На мелководье что-то сильно плеснуло по воде.
– Что это? – встрепенулся и побледнел Степан, а про себя подумал: «Какой же ты, Стенька, стал пужливый! Раньше ничего не боялся, а ныне... Это всё от странствий и штурмов. А может, годы своё берут...»
– Не боись, батько, это судак хвостом мальков глушит, – успокоил его есаул.
– А, язви его мать! Я думал, это шеганашки [2] .
– Не! Тем на Большой Волге не житьё, оне на Свияге плескаются.
– Ну, пущай!..
Экспозиция
Войдя из сияющего дня в глухой музейный сумрак, журналист Никаноров словно ослеп и только щурился безо всякого толку. Как видно, посетителей сегодня не было, и верхний свет не включали. Это здание – старинный купеческий дом – было выстроено со стенами толщиной в метр, поэтому зимой тут тепло, а сейчас, в июне, зябко и сыро. Никаноров сделал несколько неуверенных шагов. Зрение понемногу возвращалось; где-то в дальнем углу слышалось приглушённое бормотание. Приглядевшись, Никаноров увидел Валеру, который тихо разговаривал по мобильнику. Валера махнул гостю рукой, мол, подожди, я сейчас. Журналист прошёлся по музею, миновал вставшего на дыбы и оскалившего зубастую пасть звероящера и подошёл к витринам, стал от нечего делать просматривать экспозицию.
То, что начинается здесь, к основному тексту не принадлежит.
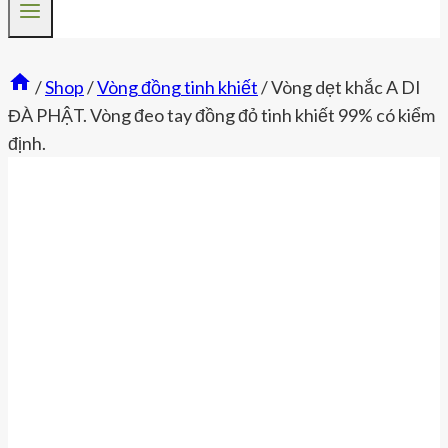
/
Shop
/
Vòng đồng tinh khiết
/
Vòng dẹt khắc A DI
ĐÀ PHẬT. Vòng đeo tay đồng đỏ tinh khiết 99% có kiểm
định.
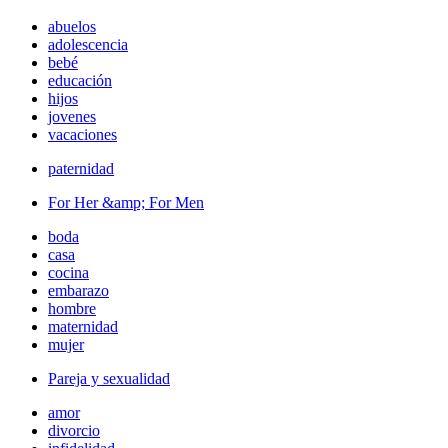
abuelos
adolescencia
bebé
educación
hijos
jovenes
vacaciones
paternidad
For Her &amp; For Men
boda
casa
cocina
embarazo
hombre
maternidad
mujer
Pareja y sexualidad
amor
divorcio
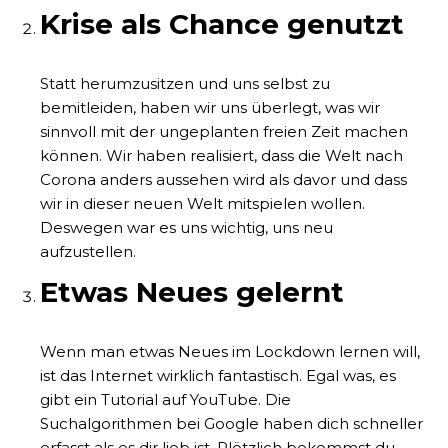
Krise als Chance genutzt
Statt herumzusitzen und uns selbst zu
bemitleiden, haben wir uns überlegt, was wir
sinnvoll mit der ungeplanten freien Zeit machen
können. Wir haben realisiert, dass die Welt nach
Corona anders aussehen wird als davor und dass
wir in dieser neuen Welt mitspielen wollen.
Deswegen war es uns wichtig, uns neu
aufzustellen.
Etwas Neues gelernt
Wenn man etwas Neues im Lockdown lernen will,
ist das Internet wirklich fantastisch. Egal was, es
gibt ein Tutorial auf YouTube. Die
Suchalgorithmen bei Google haben dich schneller
erfasst als es dir lieb ist. Plötzlich bekommst du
Снимать тут без хозяина музея было бессмысленно.
Внимание Никанорова привлёк стенд, посвящённый революции в Воскресенском. В основном всё тут сводилось к разграблению и экспроприации помещичьего и купеческого имущества. Пришедший к власти комитет бедноты составлял подробные протоколы и списки отобранного богачества. В числе наделённых сельхозинвентарём он нашёл и своих родственников: «Фёкла Никанорова – борона; Иван Никаноров – два хомута...» Он всё же сделал несколько снимков.
– Да-а, – задумчиво пробормотал потомок. – Про это написать что ли? Да вряд ли поймут. И не моё это дело.
И он вернулся к однокласснику, закончившему разговор. Валера работал в здешней школе учителем географии, а его жена Настя – библиотекарем.
– А где Василий Трофимович?
– Дома. Баню топит.
– Ну вот! – огорчился журналист. – А мне до выходных надо материал про музей сдать.
– Напишешь. Да поехали к нам. В баньке попаримся. Жена будет рада.
– Ты думаешь?
– Уверен. Как раз к обеду поспеем.
– И для меня порция найдётся?
– Обижаешь! Настя всегда готовит как на Маланьину свадьбу!
– Повезло тебе – ты, как Трамп.
Они вышли из музея. Валера запер дверь. Сели в никаноровский «опель» и поехали на улицу Чехова, в другой конец села, рядом с домом отдыха «Серебряная роща».